Tribal Habits’ Cybersecurity Incident Response Plan is responsive and repeatable. We use standard incident response process structures to ensure that the right steps are taken at the right time.
Does Tribal Habits bring in outside third parties to find security issues?
Yes. First, we utilise the Amazon Inspector application on a weekly basis for regular testing against common vulnerabilities. Second, we bring in industry-respected 3rd party penetration testing firms annually to test the Tribal Habits infrastructure in October of each year. Finally, we also have internal and external audit processes to ensure that processes are implemented and working as intended.
Does Tribal Habits test against the OWASP Top Ten framework?
Yes. Code for Tribal Habits is specifically developed and tested following principles set out in the Open Web Application Security Project (OWASP) Top Ten framework via static security scanning and Amazon Inspector. Specific reporting against all elements of the framework is included in 3rd party security reviews.
How does Tribal Habits utilise Identity Account Management?

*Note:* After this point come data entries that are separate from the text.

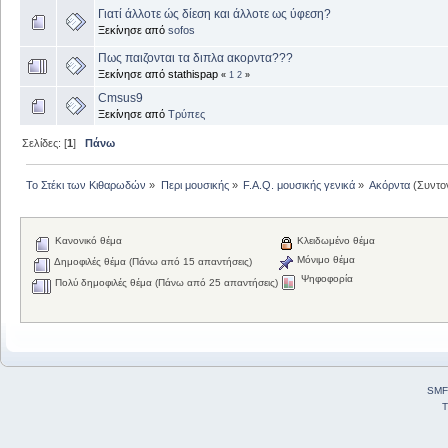
Γιατί άλλοτε ώς δίεση και άλλοτε ως ύφεση?
Ξεκίνησε από
sofos
Πως παιζονται τα διπλα ακορντα???
Ξεκίνησε από stathispap
«
1
2
»
Cmsus9
Ξεκίνησε από
Τρύπες
Σελίδες: [
1
]
Πάνω
Το Στέκι των Κιθαρωδών
»
Περι μουσικής
»
F.A.Q. μουσικής γενικά
»
Ακόρντα
(Συντο
Κανονικό θέμα
Κλειδωμένο θέμα
Μόνιμο θέμα
Δημοφιλές θέμα (Πάνω από 15 απαντήσεις)
Ψηφοφορία
Πολύ δημοφιλές θέμα (Πάνω από 25 απαντήσεις)
SMF
T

Within our Amazon Web Services (AWS) environment, we utilise a strict Identity Account Management framework. Access to the Root Account at AWS is held only by the Tribal Habits CEO with a two-factor login process. Other employee access to AWS is limited to the CTO and is also conducted via two-factor authentication. Security Policies are applied to all AWS identities, limiting access to servers, databases and file storage based on their role and/or purpose. Outside of AWS, we utilise a centralised password management system for all Tribal Habits staff and our applications and integrations. Internally, we require minimum 20 character randomly generated passwords. The password management system conducts regular audits of staff logins to ensure strong passwords and allows for bulk-password changes in the event of any security concern.

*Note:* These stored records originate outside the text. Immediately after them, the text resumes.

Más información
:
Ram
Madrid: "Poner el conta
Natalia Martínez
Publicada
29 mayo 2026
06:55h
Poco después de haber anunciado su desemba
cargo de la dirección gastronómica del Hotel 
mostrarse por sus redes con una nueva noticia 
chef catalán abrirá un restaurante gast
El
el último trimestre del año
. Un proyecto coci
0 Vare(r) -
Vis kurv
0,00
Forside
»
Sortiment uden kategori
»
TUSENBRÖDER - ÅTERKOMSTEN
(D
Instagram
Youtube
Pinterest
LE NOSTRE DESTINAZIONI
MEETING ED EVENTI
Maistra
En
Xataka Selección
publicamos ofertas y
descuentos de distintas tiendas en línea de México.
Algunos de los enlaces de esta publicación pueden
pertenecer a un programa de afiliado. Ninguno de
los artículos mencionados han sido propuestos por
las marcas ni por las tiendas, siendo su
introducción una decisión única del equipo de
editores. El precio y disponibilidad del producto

What are the password requirements for customers?
The passwords for customers and their users are stored in an encrypted environment. Passwords can be set or reset by customer administrators, but cannot be viewed. Users can also request password resets of their own password through an automated email service. Tribal Habits user accounts are automatically locked after 10 failed password attempts and can only be unlocked by their portal administrator. User passwords must meet a minimum of 8 characters with 1 upper case, 1 lower case and 1 numeric character.
How are users and privileges managed within the Tribal Habits portal?
All users within Tribal Habits have a unique log-in ID. This log-in ID is tracked each time it us used to access a portal. Each log-in ID can only access the unique Tribal Habits portal is it assigned to. Each log-in ID is linked to a two hour time-expiring session cookie. Some users within each Tribal Habits portal can be granted Administrative privileges for their portal. Administrative privileges can only be granted by an existing Administrator within your platform. To provide support, servicing and testing, some Tribal Habits staff have Super Administrator privileges which grant access to all Tribal Habits portals. Super Administrators can only be created manually by the Tribal Habits CEO and CTO, and are restricted to vetted internal Tribal Habits staff only.
Can customers use single-sign-on authentication?
Yes. Tribal Habits supports the SAML 2.0 single sign on (SSO) protocols for customers wishing to further improve user security. Please contact Tribal Habits Support to activate SAML on your portal.
What steps does Tribal Habits take to improve employee security?
All employees must successfully complete a security background check before working at Tribal Habits. Tribal Habits regularly communicates with staff about its obligation to safeguard confidential information. We provide online training on confidentiality, privacy, and information security for all new employees. In addition, all staff are required to complete an annual privacy and security training and are tested on the materials presented. Every employee must follow our code of conduct, sign a confidentiality and non-disclosure agreement as a condition of employment, and follow our information security policies. We conduct random audits of each employee’s IT and physical security measures.